Marcus was counting roughly in his head. He was at twenty. He took a couple of steps toward Lou and called out to Dallas, “Was that eight minutes?”
“Six,” said Dallas. “Give or take.”
Marcus was at thirty-four or thirty-five. “Six?”
Lou lifted her head. Light hit her face. A sheen of sweat glistened on her brow and her cheeks. Her olive skin was a shade paler in the moonlight. “Six,” she snarled. “After five. Before—”
She tossed her head back and spittle sprayed from between her clenched teeth. Dallas held her hand with both of his. He spoke softly to her. Marcus couldn’t hear him above her grunting.
Marcus counted sixty. One minute. Then seven seconds. Ninety. One hundred twenty.
Lou’s heavy breathing subsided again. She lifted her head. “Water,” she rasped.
“Got it,” said Marcus. “David, come here.”
David jumped up, seemingly happy to leave his mother’s side. He hopped, almost skipped, toward Marcus and the horses. Marcus reached into a pack alongside one of the horses still tacked up and withdrew a large, full canteen. He handed it to David. “Take this to your mom.”
David did as he was told and Marcus moved to the adjacent horse. As he pulled another canteen from a pack, Lou groaned again. It was so loud he thought it was Andrea. But that couldn’t be. He hadn’t reached three hundred yet.
The counting stopped when he turned around, the canteen in hand. It was Andrea. She was leaning on her elbows, a pained expression on her face. Then, as if on cue, Lou moaned again.

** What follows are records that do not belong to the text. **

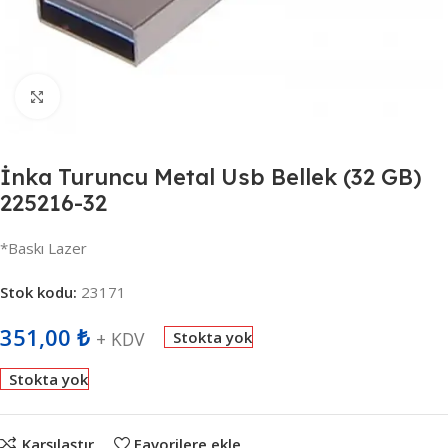
Büyütmek için tıklayın
İnka Turuncu Metal Usb Bellek (32 GB)
225216-32
*Baskı Lazer
Stok kodu:
23171
351,00
₺
+ KDV
Stokta yok
Stokta yok
Karşılaştır
Favorilere ekle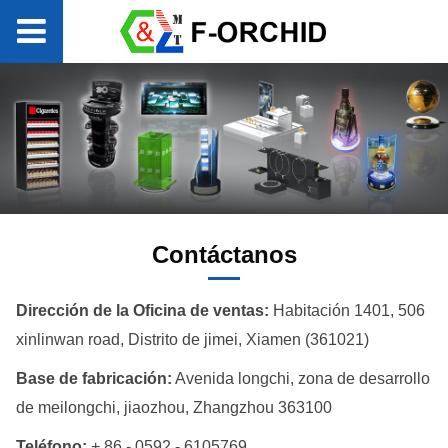
Contáctanos
Dirección de la Oficina de ventas:
Habitación 1401, 506
xinlinwan road, Distrito de jimei, Xiamen (361021)
Base de fabricación:
Avenida longchi, zona de desarrollo
de meilongchi, jiaozhou, Zhangzhou 363100
Teléfono:
+ 86 - 0592 - 6105769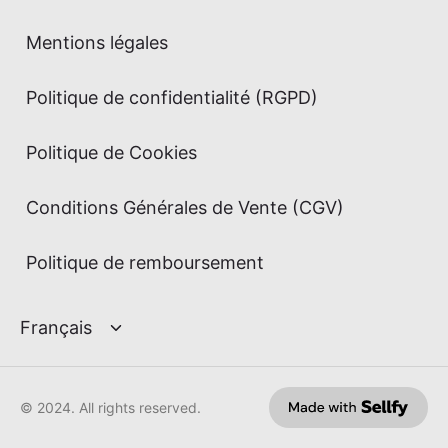
Mentions légales
Politique de confidentialité (RGPD)
Politique de Cookies
Conditions Générales de Vente (CGV)
Politique de remboursement
© 2024. All rights reserved.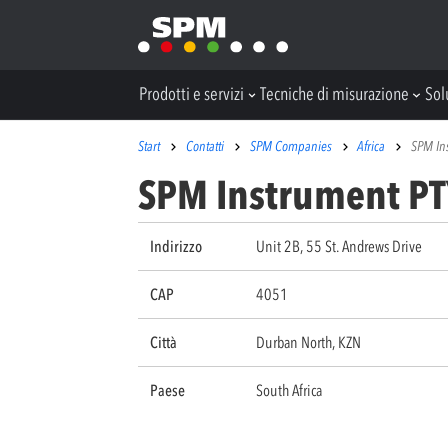
Prodotti e servizi
Tecniche di misurazione
Sol
Start
Contatti
SPM Companies
Africa
SPM In
SPM Instrument PT
Indirizzo
Unit 2B, 55 St. Andrews Drive
CAP
4051
Città
Durban North, KZN
Paese
South Africa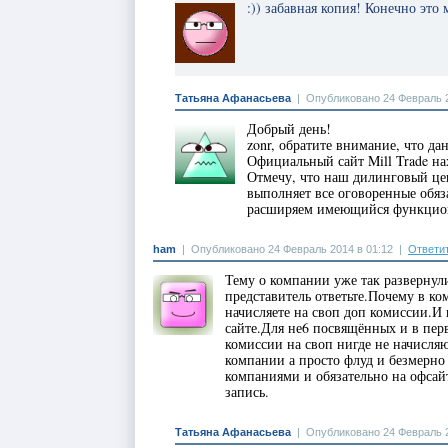
:)) забавная копия! Конечно это
Татьяна Афанасьева
|
Опубликовано 24 Февраль 2
Добрый день!
zonr, обратите внимание, что д
Официальный сайт Mill Trade на
Отмечу, что наш дилинговый це
выполняет все оговоренные обяз
расширяем имеющийся функцио
ham
|
Опубликовано 24 Февраль 2014 в 01:12
|
Ответи
Тему о компании уже так развернул
представитель ответьте.Почему в ко
начисляете на своп доп комиссии.И
сайте.Для не6 посвящённых и в пер
комиссии на своп нигде не начисля
компании а просто флуд и безмерно
компаниями и обязательно на офсайт
запись.
Татьяна Афанасьева
|
Опубликовано 24 Февраль 2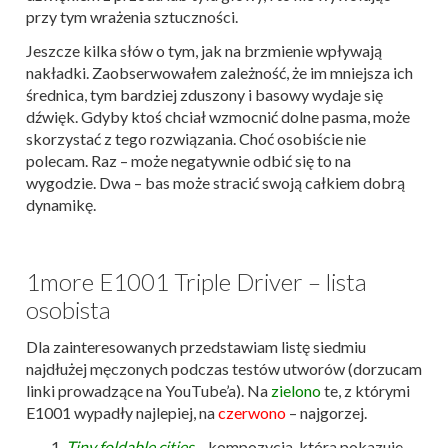
przy tym wrażenia sztuczności.
Jeszcze kilka słów o tym, jak na brzmienie wpływają
nakładki. Zaobserwowałem zależność, że im mniejsza ich
średnica, tym bardziej zduszony i basowy wydaje się
dźwięk. Gdyby ktoś chciał wzmocnić dolne pasma, może
skorzystać z tego rozwiązania. Choć osobiście nie
polecam. Raz – może negatywnie odbić się to na
wygodzie. Dwa – bas może stracić swoją całkiem dobrą
dynamikę.
1more E1001 Triple Driver – lista
osobista
Dla zainteresowanych przedstawiam listę siedmiu
najdłużej męczonych podczas testów utworów (dorzucam
linki prowadzące na YouTube’a). Na
zielono
te, z którymi
E1001 wypadły najlepiej, na
czerwono
– najgorzej.
Tiny foldable cities
– kompozycja, która pokazuje,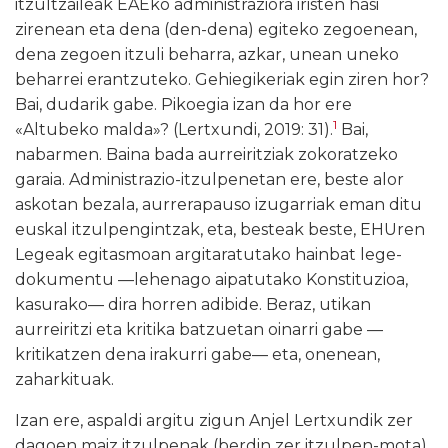
itzultzaileak EAEko administraziora iristen hasi
zirenean eta dena (den-dena) egiteko zegoenean,
dena zegoen itzuli beharra, azkar, unean uneko
beharrei erantzuteko. Gehiegikeriak egin ziren hor?
Bai, dudarik gabe. Pikoegia izan da hor ere
1
«Altubeko malda»? (Lertxundi, 2019: 31).
Bai,
nabarmen. Baina bada aurreiritziak zokoratzeko
garaia. Administrazio-itzulpenetan ere, beste alor
askotan bezala, aurrerapauso izugarriak eman ditu
euskal itzulpengintzak, eta, besteak beste, EHUren
Legeak egitasmoan argitaratutako hainbat lege-
dokumentu —lehenago aipatutako Konstituzioa,
kasurako— dira horren adibide. Beraz, utikan
aurreiritzi eta kritika batzuetan oinarri gabe —
kritikatzen dena irakurri gabe— eta, onenean,
zaharkituak.
Izan ere, aspaldi argitu zigun Anjel Lertxundik zer
dagoen maiz itzulpenak (berdin zer itzulpen-mota)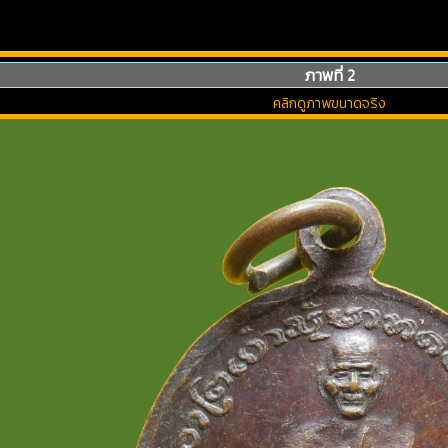
ภาพที่ 2
คลิกดูภาพขนาดจริง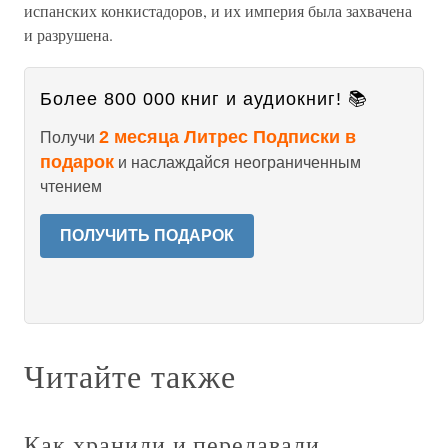
испанских конкистадоров, и их империя была захвачена
и разрушена.
Более 800 000 книг и аудиокниг! 📚
2 месяца Литрес Подписки в
Получи
подарок
и наслаждайся неограниченным
чтением
ПОЛУЧИТЬ ПОДАРОК
Читайте также
Как хранили и передавали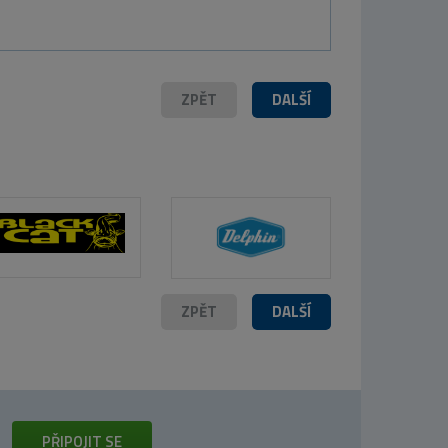
ZPĚT
DALŠÍ
ZPĚT
DALŠÍ
PŘIPOJIT SE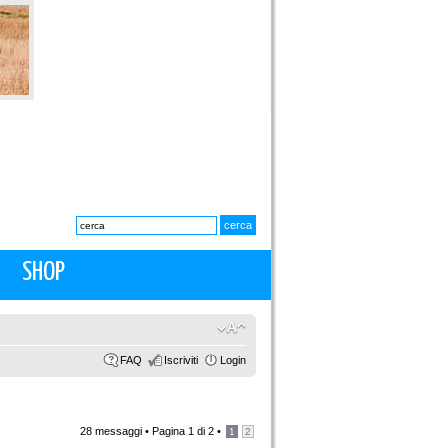
SHOP
FAQ
Iscriviti
Login
28 messaggi •
Pagina
1
di
2
•
1
2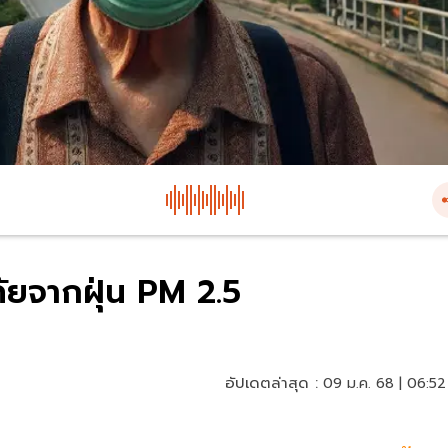
ดภัยจากฝุ่น PM 2.5
อัปเดตล่าสุด :
09 ม.ค. 68 | 06:52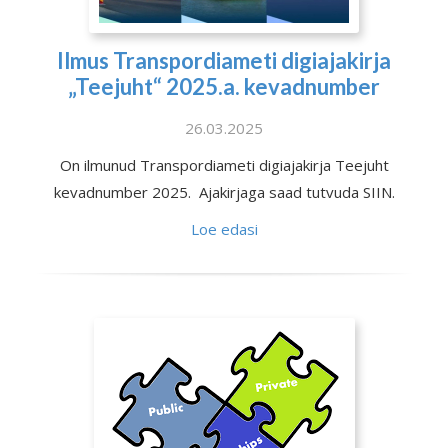
Ilmus Transpordiameti digiajakirja
„Teejuht“ 2025.a. kevadnumber
26.03.2025
On ilmunud Transpordiameti digiajakirja Teejuht
kevadnumber 2025. Ajakirjaga saad tutvuda SIIN.
Loe edasi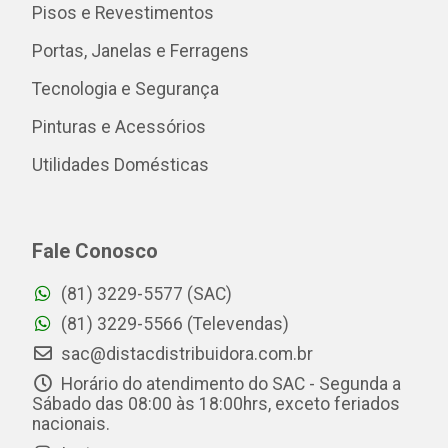
Pisos e Revestimentos
Portas, Janelas e Ferragens
Tecnologia e Segurança
Pinturas e Acessórios
Utilidades Domésticas
Fale Conosco
(81) 3229-5577 (SAC)
(81) 3229-5566 (Televendas)
sac@distacdistribuidora.com.br
Horário do atendimento do SAC - Segunda a
Sábado das 08:00 às 18:00hrs, exceto feriados
nacionais.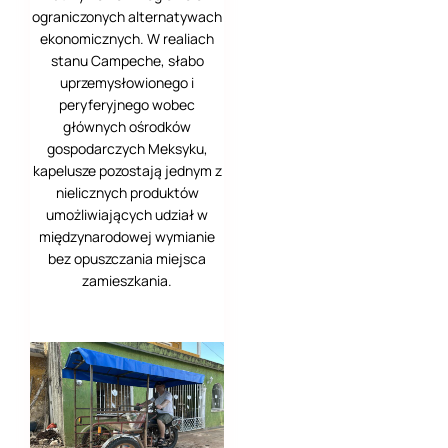
ograniczonych alternatywach
ekonomicznych. W realiach
stanu Campeche, słabo
uprzemysłowionego i
peryferyjnego wobec
głównych ośrodków
gospodarczych Meksyku,
kapelusze pozostają jednym z
nielicznych produktów
umożliwiających udział w
międzynarodowej wymianie
bez opuszczania miejsca
zamieszkania.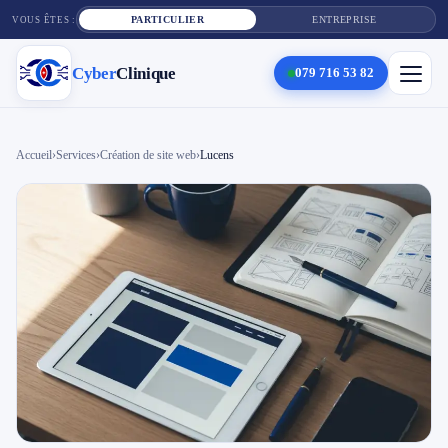
PARTICULIER
ENTREPRISE
VOUS ÊTES :
Cyber
Clinique
079 716 53 82
×
Cyber
Clinique
Accueil
›
Services
›
Création de site web
›
Lucens
Services
Réparation téléphone
Tarifs
Blog
Contact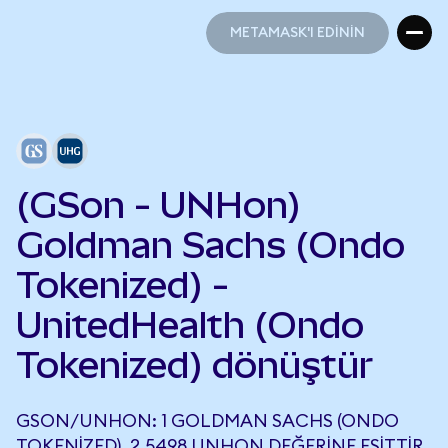
METAMASK'I EDİNİN
METAMASK'I EDİNİN
(GSon - UNHon)
Goldman Sachs (Ondo
Tokenized) -
UnitedHealth (Ondo
Tokenized) dönüştür
GSON/UNHON: 1 GOLDMAN SACHS (ONDO
TOKENIZED), 2,5498 UNHON DEĞERINE EŞITTIR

Stunned, Marcus limped to Andrea and lowered himself to one knee. He uncapped the canteen and offered her some water. She shook her head and squeezed her eyes closed. Tears, sweat, or both rolled down her cheeks.
He looked across her to Javier. The boy appeared as lost as Marcus felt.
His mind drifted again, only for a moment, to Wesson’s birth. It was easy. At least that was what the doctors and nurses had told him. Sylvia was a pro. The labor lasted six hours. The birth itself was textbook.